The problem with doing that exhaustively is that too many heteroatoms tends to make a molecule very unstable. For example, directly joining heteroatoms via single bonds is (generally) a good recipe for making explosive compounds. So, essentially all such molecules were removed. The authors found that most of this work could be very quickly automated by using an even simpler heuristic: simply removing any compound with a high heteroatom:carbon ratio.[1]

Because most of the rejected molecules contained multiple heteroatoms, we reasoned that it might be possible to accelerate the database computation using a very fast “element-ratio” filter. Analysis of databases of known compounds suggested cutoff values of (N + O)/C < 1.0, N/C < 0.571, and O/C < 0.666

and specifically disallowed cases, which have to be filtered out in another step, included:[1]

The following functional groups are discarded as too unstable to be considered: hemiacetals, hemi-aminals, aminals, acyclic imines, non-aromatic enols, orthoesters and analogs, carbamic acids, non-aromatic enamines (except acylated enamines and vinylogous enamines), beta-keto-carboxylic acids and beta imino-carboxylic acids, and all compounds containing both a primary or secondary amines and an aldehyde or ketone.

This is also helpful for preparing a database of "druglike" molecules because molecules with too many heteroatoms are very polar, which makes it almost impossible to diffuse across cell membranes (see e.g.

What you get at the end is probably not likely to be 100% "synthetically accessible". However, the filters applied mean that if you were to pick a random molecule from the database, there is an exceptionally good chance that you could make it in the lab if you so desired. Quoting from the authors one final time:[2]

The database construction strategy chosen also ensures that the majority of GDB, although presently unknown, should be synthetically accessible.

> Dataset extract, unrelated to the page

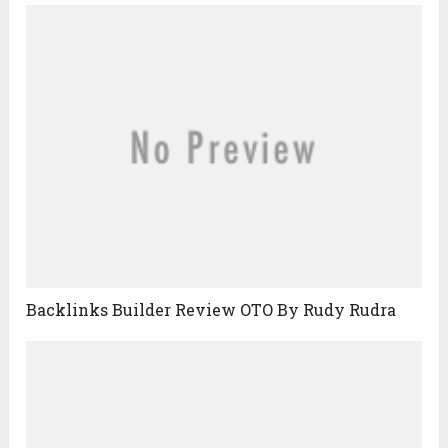
Backlinks Builder Review OTO By Rudy Rudra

  1. Blum, L. C.; Reymond, J. 970 Million Druglike Small Molecules for Virtual Screening in the Chemical Universe Database GDB-13. J. Am. Chem. Soc. 2009, 131 (25), 8732–8733. DOI: 10.1021/ja902302h.
  2. Fink, T.; Bruggesser, H.; Reymond, J. Virtual Exploration of the Small-Molecule Chemical Universe below 160 Daltons. Angew. Chem. Int. Ed. 2005, 44 (10), 1504–1508. DOI: 10.1002/anie.200462457.

Solution 2:

After spending the afternoon googling around I've written a simple answer to my own question (essentially a basic definition of terms). For a more complete answer see the accepted answer by orthocresol♦:

Synthetic Accessibility - Refers to ease of synthesis. I.e how difficult a compound is to make (synthesize) in a lab.

Organic Molecule - An organic molecule is a molecule that contains carbon atoms (generally bonded to other carbon atoms as well as hydrogen atoms). Although carbon is present in all organic compounds, other elements such as Hydrogen, Oxygen, Nitrogen, Sulphur, and Phosphorus, are also common in these molecules.

Stable Molecule - in general this is more difficult to ascertain as an absolute. Generally the idea would be that a molecule that does not decompose (ie is persistent) in most environments may be considered stable. For more details the following link contains quite a bit of information.


So, In short.

The phrase “stable and synthetically accessible organic molecules”, refers to molecules that contain Carbon (generally bonded to other atoms and Hydrogen), can be created with relative ease in a laboratory, and are relatively persistent in most environments (ie Are not prone to spontaneous decomposition to lower energy states).